■ **Entries provided**
────────────────

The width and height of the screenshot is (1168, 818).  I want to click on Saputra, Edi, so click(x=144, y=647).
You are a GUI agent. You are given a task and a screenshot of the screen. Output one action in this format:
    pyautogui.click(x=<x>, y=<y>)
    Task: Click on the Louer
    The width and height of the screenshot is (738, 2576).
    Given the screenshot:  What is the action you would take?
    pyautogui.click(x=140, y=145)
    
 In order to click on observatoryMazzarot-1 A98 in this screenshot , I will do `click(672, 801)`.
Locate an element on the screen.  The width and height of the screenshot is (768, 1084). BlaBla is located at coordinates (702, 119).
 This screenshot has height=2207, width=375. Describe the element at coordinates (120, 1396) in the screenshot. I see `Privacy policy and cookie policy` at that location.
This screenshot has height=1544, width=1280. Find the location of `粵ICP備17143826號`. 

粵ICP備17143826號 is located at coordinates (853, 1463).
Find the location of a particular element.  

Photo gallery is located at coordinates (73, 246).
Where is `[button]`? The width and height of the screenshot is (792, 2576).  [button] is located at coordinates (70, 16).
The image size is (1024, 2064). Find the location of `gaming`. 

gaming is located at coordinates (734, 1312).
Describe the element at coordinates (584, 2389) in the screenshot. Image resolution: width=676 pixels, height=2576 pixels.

────────────────

■ **Your task**
Return exactly the line that contains "The width and height of the screenshot is (738, 2576)." and every line after it, through the last line of the records.

■ **Problem solution**
    The width and height of the screenshot is (738, 2576).
    Given the screenshot:  What is the action you would take?
    pyautogui.click(x=140, y=145)
    
 In order to click on observatoryMazzarot-1 A98 in this screenshot , I will do `click(672, 801)`.
Locate an element on the screen.  The width and height of the screenshot is (768, 1084). BlaBla is located at coordinates (702, 119).
 This screenshot has height=2207, width=375. Describe the element at coordinates (120, 1396) in the screenshot. I see `Privacy policy and cookie policy` at that location.
This screenshot has height=1544, width=1280. Find the location of `粵ICP備17143826號`. 

粵ICP備17143826號 is located at coordinates (853, 1463).
Find the location of a particular element.  

Photo gallery is located at coordinates (73, 246).
Where is `[button]`? The width and height of the screenshot is (792, 2576).  [button] is located at coordinates (70, 16).
The image size is (1024, 2064). Find the location of `gaming`. 

gaming is located at coordinates (734, 1312).
Describe the element at coordinates (584, 2389) in the screenshot. Image resolution: width=676 pixels, height=2576 pixels.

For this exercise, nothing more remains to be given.